**What you have to do**
From the entries below, reproduce exactly the lines from the one with "representação de elementos da psicologia" through the one with "Tweets by regza_official", both included, without images.

**Extracted data**
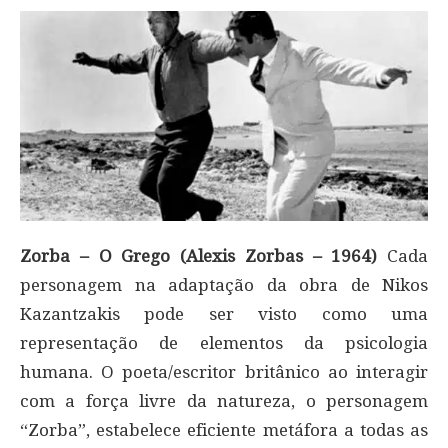
Zorba – O Grego (Alexis Zorbas – 1964)
Cada
personagem na adaptação da obra de Nikos
Kazantzakis pode ser visto como uma
representação de elementos da psicologia
humana. O poeta/escritor britânico ao interagir
com a força livre da natureza, o personagem
“Zorba”, estabelece eficiente metáfora a todas as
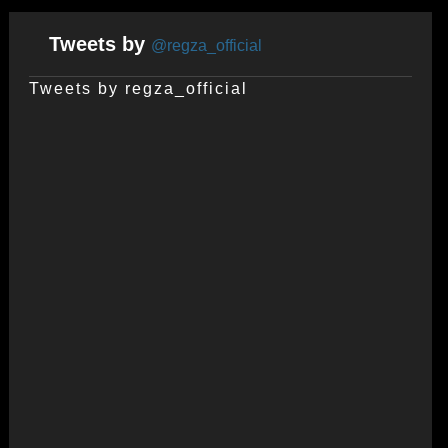
Tweets by
@regza_official
Tweets by regza_official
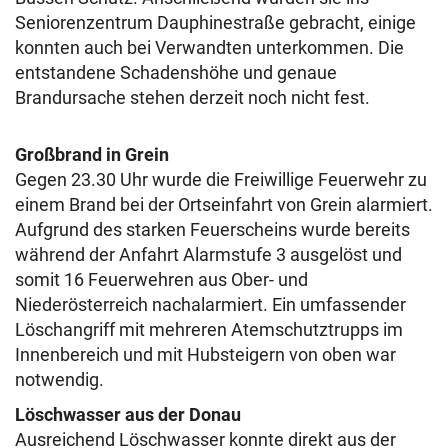
Seniorenzentrum Dauphinestraße gebracht, einige
konnten auch bei Verwandten unterkommen. Die
entstandene Schadenshöhe und genaue
Brandursache stehen derzeit noch nicht fest.
Großbrand in Grein
Gegen 23.30 Uhr wurde die Freiwillige Feuerwehr zu
einem Brand bei der Ortseinfahrt von Grein alarmiert.
Aufgrund des starken Feuerscheins wurde bereits
während der Anfahrt Alarmstufe 3 ausgelöst und
somit 16 Feuerwehren aus Ober- und
Niederösterreich nachalarmiert. Ein umfassender
Löschangriff mit mehreren Atemschutztrupps im
Innenbereich und mit Hubsteigern von oben war
notwendig.
Löschwasser aus der Donau
Ausreichend Löschwasser konnte direkt aus der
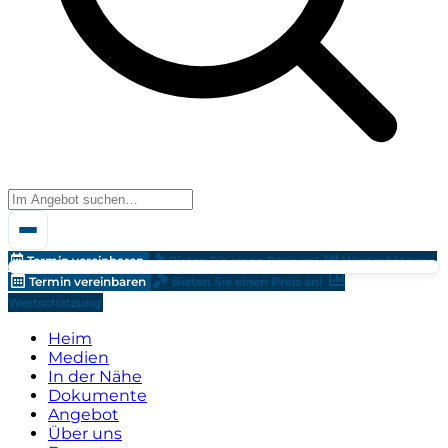
Termin vereinbaren
Bieten Sie einen Preis an!
Wertschätzung
Termin vereinbaren
Bieten Sie einen Preis an!
Wertschätzung
Heim
Medien
In der Nähe
Dokumente
Angebot
Über uns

**Result for this exercise**
representação de elementos da psicologia
humana. O poeta/escritor britânico ao interagir
com a força livre da natureza, o personagem
“Zorba”, estabelece eficiente metáfora a todas as
Tweets by
@regza_official
Tweets by regza_official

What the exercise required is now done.